Could each entry below be written out exactly, with every picture dropped?

• [The input]
--- START ---

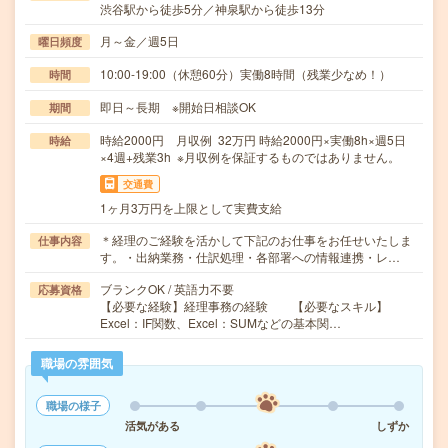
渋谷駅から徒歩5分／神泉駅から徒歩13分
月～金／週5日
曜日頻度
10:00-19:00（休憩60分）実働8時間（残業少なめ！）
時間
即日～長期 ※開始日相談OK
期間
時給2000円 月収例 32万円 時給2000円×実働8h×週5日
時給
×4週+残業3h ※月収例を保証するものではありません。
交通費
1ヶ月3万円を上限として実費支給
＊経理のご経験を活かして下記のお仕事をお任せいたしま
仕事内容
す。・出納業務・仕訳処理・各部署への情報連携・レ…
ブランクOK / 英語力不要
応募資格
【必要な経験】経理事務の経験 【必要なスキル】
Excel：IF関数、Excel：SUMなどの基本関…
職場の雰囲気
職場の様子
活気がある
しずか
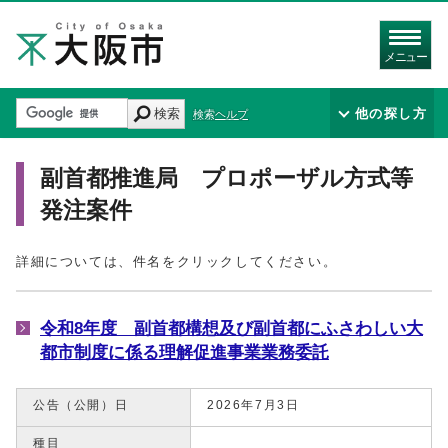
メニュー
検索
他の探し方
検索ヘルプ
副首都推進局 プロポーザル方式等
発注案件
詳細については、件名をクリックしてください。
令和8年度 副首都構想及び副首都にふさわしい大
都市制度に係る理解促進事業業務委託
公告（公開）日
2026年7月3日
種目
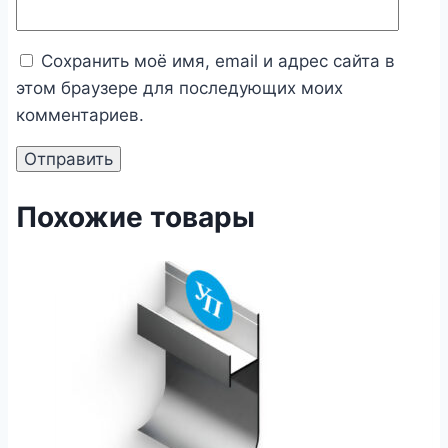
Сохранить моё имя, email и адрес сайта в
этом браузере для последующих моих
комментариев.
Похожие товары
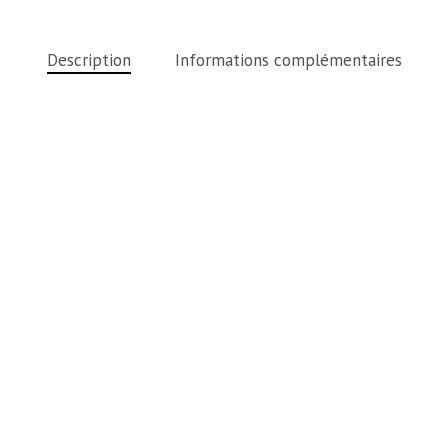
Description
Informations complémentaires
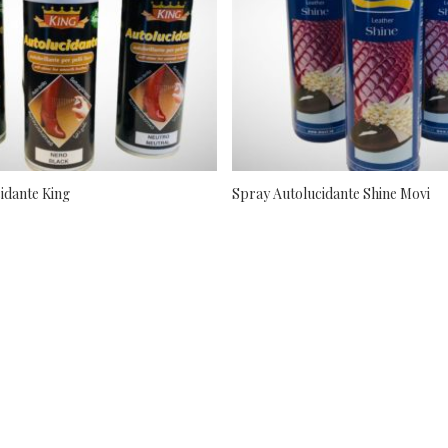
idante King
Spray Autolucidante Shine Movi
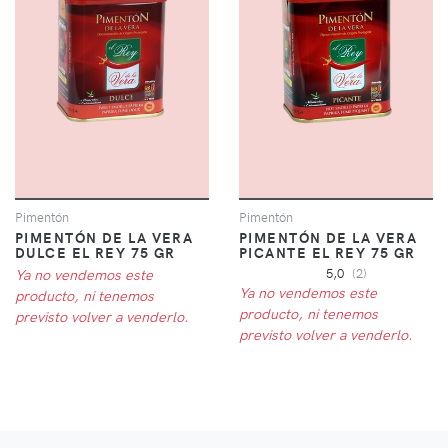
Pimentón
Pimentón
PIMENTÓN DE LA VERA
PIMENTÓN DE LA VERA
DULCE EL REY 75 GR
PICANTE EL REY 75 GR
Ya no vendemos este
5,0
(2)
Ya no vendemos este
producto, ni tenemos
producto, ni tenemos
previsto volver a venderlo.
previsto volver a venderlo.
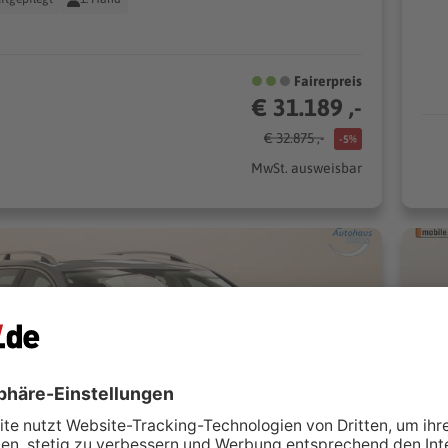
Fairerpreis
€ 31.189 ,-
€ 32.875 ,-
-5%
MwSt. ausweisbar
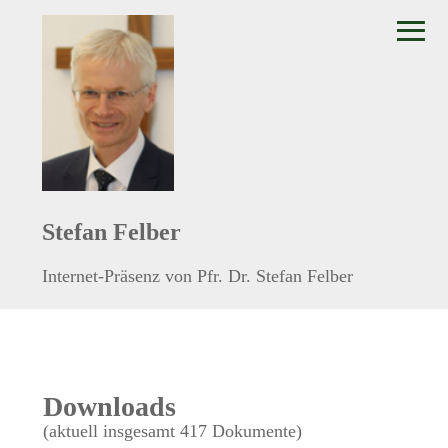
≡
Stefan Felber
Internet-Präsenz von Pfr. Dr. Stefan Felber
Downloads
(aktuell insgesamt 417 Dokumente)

--- END ---

• [Answer]
渋谷駅から徒歩5分／神泉駅から徒歩13分
月～金／週5日
曜日頻度
10:00-19:00（休憩60分）実働8時間（残業少なめ！）
時間
即日～長期 ※開始日相談OK
期間
時給2000円 月収例 32万円 時給2000円×実働8h×週5日
時給
×4週+残業3h ※月収例を保証するものではありません。
交通費
1ヶ月3万円を上限として実費支給
＊経理のご経験を活かして下記のお仕事をお任せいたしま
仕事内容
す。・出納業務・仕訳処理・各部署への情報連携・レ…
ブランクOK / 英語力不要
応募資格
【必要な経験】経理事務の経験 【必要なスキル】
Excel：IF関数、Excel：SUMなどの基本関…
職場の雰囲気
職場の様子
活気がある
しずか
メニュー
検索
他の探し方
検索ヘルプ
副首都推進局 プロポーザル方式等
発注案件
詳細については、件名をクリックしてください。
令和8年度 副首都構想及び副首都にふさわしい大
都市制度に係る理解促進事業業務委託
公告（公開）日
2026年7月3日
種目
Сохранить моё имя, email и адрес сайта в
этом браузере для последующих моих
комментариев.
Похожие товары
Description
Informations complémentaires
idante King
Spray Autolucidante Shine Movi
Pimentón
Pimentón
PIMENTÓN DE LA VERA
PIMENTÓN DE LA VERA
DULCE EL REY 75 GR
PICANTE EL REY 75 GR
Ya no vendemos este
5,0
(2)
Ya no vendemos este
producto, ni tenemos
producto, ni tenemos
previsto volver a venderlo.
previsto volver a venderlo.
Fairerpreis
€ 31.189 ,-
€ 32.875 ,-
-5%
MwSt. ausweisbar
≡
Stefan Felber
Internet-Präsenz von Pfr. Dr. Stefan Felber
Downloads
(aktuell insgesamt 417 Dokumente)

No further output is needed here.